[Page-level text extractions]
============================================================
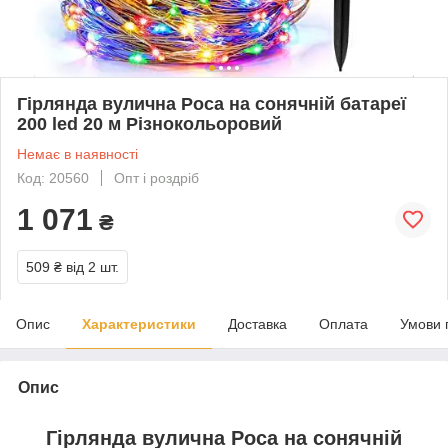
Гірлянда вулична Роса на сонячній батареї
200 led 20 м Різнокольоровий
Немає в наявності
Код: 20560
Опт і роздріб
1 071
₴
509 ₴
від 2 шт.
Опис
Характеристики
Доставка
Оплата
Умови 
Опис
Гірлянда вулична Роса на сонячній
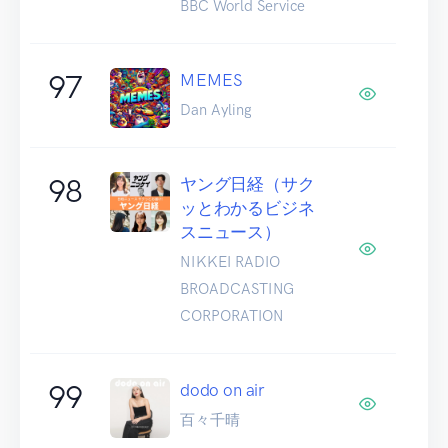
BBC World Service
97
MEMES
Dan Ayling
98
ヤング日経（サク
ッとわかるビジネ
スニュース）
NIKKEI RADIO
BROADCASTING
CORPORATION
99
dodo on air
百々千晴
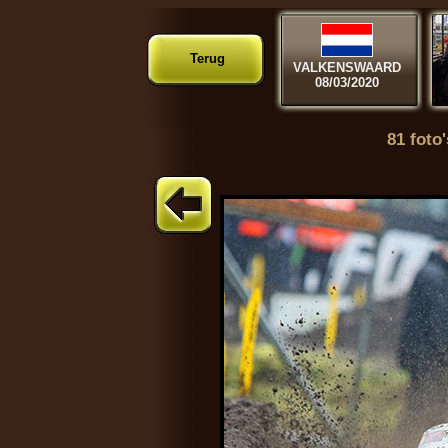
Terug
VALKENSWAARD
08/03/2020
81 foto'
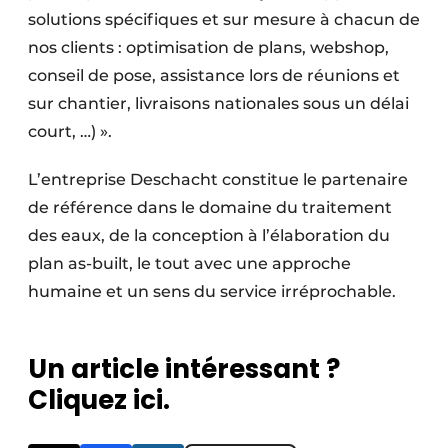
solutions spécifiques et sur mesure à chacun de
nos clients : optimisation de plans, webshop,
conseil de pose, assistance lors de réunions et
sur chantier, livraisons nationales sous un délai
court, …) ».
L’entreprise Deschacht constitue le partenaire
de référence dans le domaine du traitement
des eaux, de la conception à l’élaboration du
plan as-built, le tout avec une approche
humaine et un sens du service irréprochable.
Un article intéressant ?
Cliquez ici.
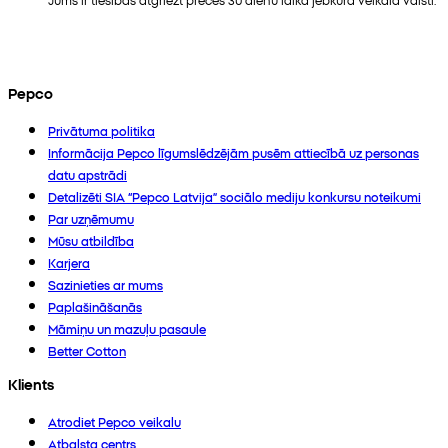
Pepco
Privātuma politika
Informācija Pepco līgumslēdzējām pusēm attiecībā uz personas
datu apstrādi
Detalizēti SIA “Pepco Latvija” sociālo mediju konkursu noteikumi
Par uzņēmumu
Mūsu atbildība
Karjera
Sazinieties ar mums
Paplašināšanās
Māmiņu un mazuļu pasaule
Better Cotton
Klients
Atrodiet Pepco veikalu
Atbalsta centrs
============================================================
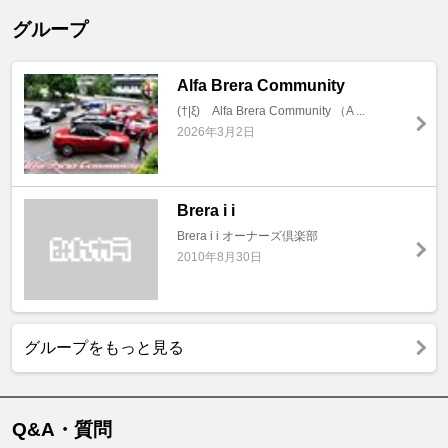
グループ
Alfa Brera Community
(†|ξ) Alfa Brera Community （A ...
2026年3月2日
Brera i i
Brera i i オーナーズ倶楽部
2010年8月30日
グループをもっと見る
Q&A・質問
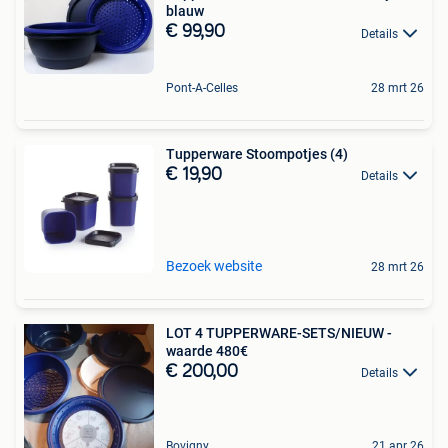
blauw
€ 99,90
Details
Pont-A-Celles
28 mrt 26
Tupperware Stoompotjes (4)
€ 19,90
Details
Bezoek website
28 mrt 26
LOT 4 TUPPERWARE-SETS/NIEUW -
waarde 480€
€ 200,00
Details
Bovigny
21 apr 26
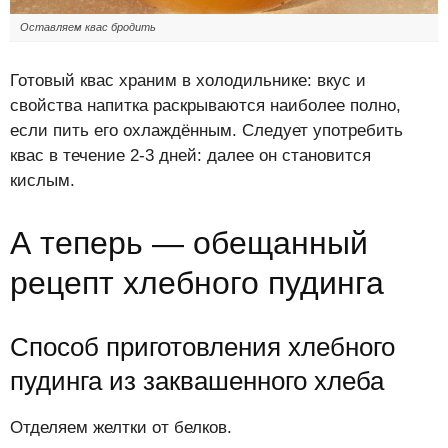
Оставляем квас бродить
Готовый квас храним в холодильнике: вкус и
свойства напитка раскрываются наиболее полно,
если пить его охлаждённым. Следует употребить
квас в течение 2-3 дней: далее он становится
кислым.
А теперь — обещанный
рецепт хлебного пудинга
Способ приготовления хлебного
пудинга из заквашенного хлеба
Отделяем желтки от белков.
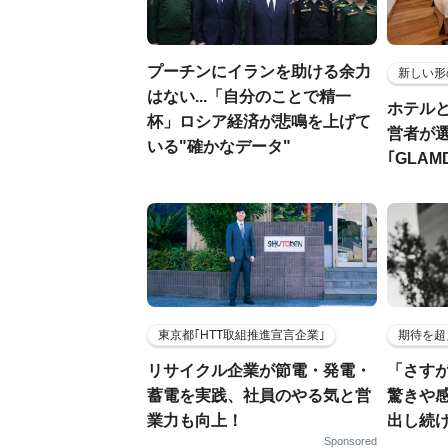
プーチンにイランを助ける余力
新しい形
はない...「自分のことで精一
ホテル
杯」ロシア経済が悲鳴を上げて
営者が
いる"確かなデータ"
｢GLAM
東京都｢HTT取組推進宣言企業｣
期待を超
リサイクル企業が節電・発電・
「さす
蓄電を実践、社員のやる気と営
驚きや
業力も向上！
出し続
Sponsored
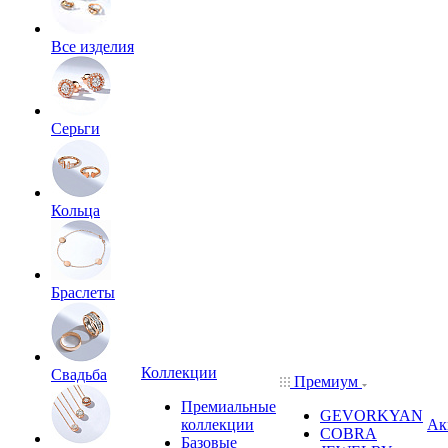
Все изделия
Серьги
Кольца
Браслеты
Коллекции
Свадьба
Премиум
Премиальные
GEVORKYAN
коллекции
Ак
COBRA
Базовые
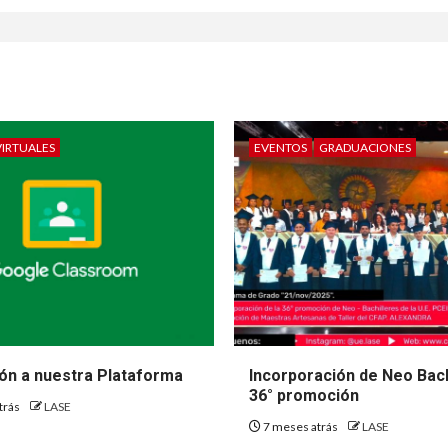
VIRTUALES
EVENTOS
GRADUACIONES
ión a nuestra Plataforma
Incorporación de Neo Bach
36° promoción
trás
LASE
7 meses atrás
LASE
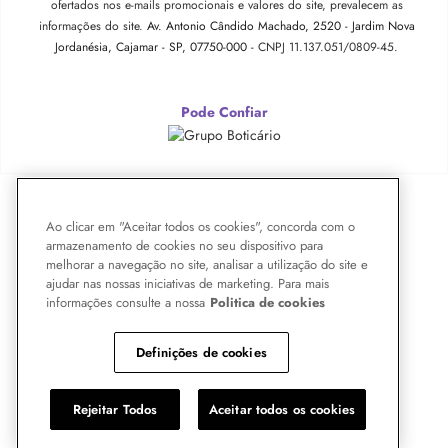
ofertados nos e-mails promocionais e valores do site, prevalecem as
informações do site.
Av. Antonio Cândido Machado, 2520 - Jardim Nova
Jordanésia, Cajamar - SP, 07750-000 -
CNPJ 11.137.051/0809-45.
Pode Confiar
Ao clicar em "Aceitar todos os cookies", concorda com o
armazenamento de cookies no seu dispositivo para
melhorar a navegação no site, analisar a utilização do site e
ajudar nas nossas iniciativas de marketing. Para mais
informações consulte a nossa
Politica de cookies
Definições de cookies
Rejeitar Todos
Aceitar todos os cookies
============================================================
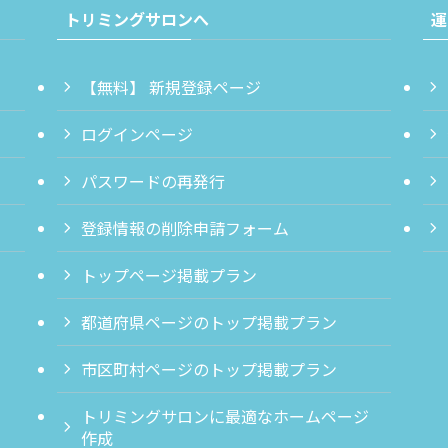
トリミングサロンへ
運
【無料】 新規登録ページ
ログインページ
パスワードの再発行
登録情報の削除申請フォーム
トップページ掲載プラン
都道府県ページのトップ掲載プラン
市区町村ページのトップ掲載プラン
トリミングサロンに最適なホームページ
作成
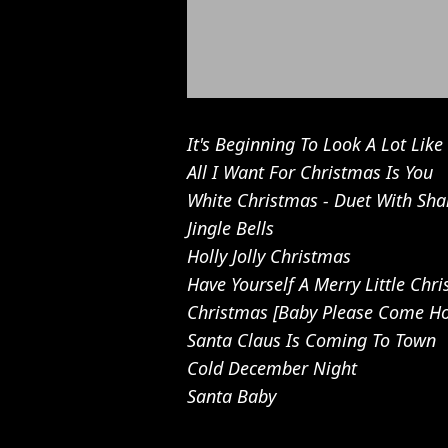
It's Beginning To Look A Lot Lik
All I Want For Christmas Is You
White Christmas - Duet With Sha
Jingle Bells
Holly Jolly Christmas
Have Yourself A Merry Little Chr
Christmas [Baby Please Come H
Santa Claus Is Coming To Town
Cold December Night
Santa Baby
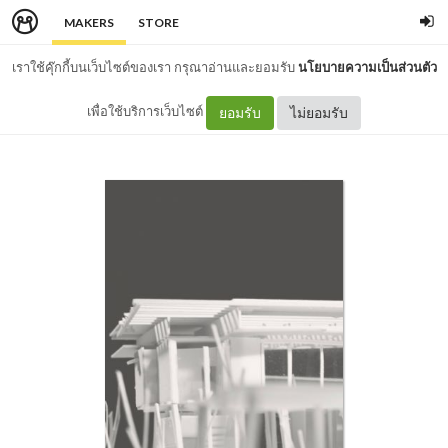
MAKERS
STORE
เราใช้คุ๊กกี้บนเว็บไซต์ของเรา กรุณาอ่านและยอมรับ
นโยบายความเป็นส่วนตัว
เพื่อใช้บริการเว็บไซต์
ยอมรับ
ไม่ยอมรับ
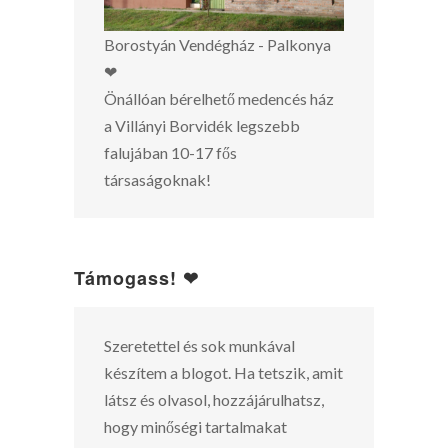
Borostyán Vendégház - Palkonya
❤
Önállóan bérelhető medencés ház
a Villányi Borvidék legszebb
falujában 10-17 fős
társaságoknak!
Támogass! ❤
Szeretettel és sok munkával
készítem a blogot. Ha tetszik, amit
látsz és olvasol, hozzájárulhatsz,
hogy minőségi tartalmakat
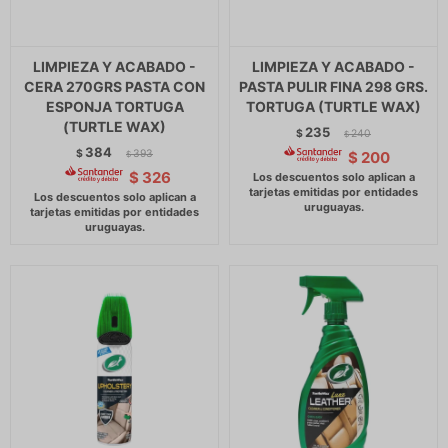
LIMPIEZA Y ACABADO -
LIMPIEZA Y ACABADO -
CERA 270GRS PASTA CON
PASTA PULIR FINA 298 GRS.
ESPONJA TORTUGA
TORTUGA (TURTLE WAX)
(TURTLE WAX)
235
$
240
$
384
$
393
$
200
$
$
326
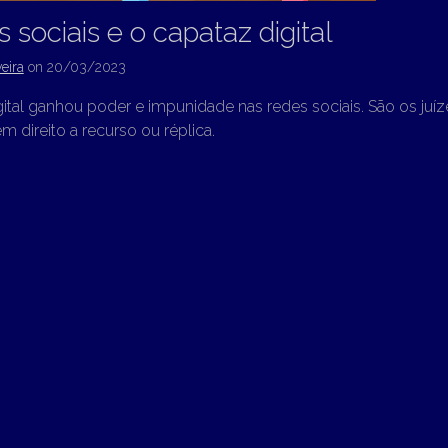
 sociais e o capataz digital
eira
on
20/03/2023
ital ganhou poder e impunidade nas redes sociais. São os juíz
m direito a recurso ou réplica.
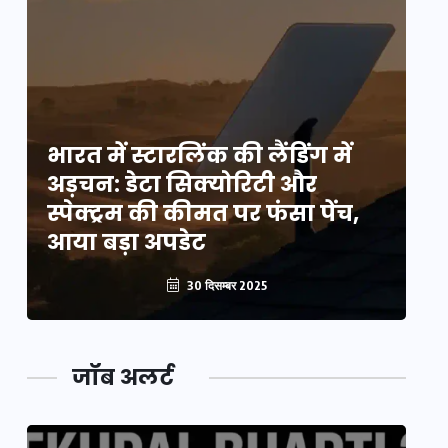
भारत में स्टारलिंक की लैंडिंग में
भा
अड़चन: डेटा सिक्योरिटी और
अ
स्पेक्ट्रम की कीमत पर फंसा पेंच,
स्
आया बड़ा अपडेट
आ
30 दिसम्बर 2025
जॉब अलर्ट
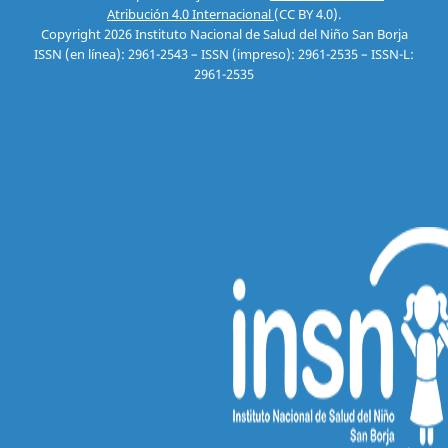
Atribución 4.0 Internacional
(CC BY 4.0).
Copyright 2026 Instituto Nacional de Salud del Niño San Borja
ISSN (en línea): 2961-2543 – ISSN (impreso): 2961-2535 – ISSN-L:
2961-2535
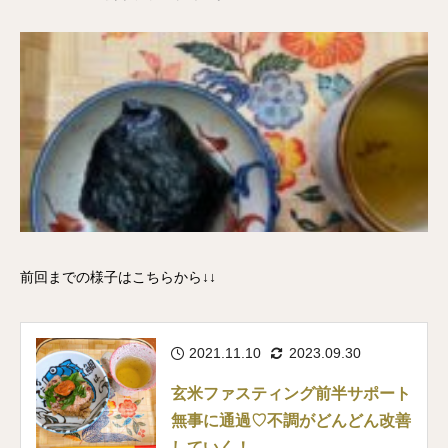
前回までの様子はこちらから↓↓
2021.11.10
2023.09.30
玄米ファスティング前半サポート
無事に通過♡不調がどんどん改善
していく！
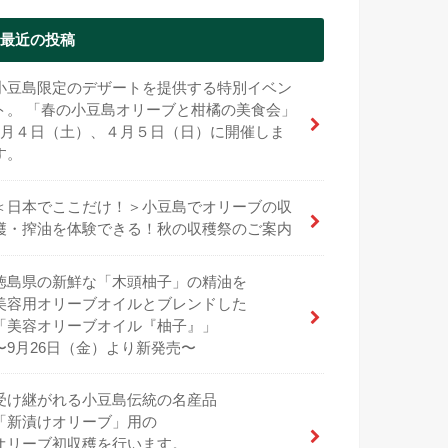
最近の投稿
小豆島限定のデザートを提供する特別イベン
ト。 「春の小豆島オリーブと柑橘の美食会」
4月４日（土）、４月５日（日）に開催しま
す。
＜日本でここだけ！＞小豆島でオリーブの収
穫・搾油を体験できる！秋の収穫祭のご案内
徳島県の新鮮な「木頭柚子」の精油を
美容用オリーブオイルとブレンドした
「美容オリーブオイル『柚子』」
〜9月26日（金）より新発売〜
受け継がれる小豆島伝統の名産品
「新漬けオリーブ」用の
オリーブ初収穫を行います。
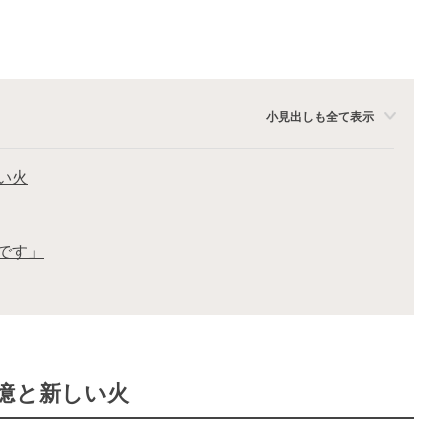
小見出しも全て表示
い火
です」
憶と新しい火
============================================================
Work instructions:
Scan the entries above for the line containing "Informācija Pepco līgumslēdzējām", and copy it and all lines after it exactly, down to and including the line containing "Atbalsta centrs".

Output for this task:
Informācija Pepco līgumslēdzējām pusēm attiecībā uz personas
datu apstrādi
Detalizēti SIA “Pepco Latvija” sociālo mediju konkursu noteikumi
Par uzņēmumu
Mūsu atbildība
Karjera
Sazinieties ar mums
Paplašināšanās
Māmiņu un mazuļu pasaule
Better Cotton
Klients
Atrodiet Pepco veikalu
Atbalsta centrs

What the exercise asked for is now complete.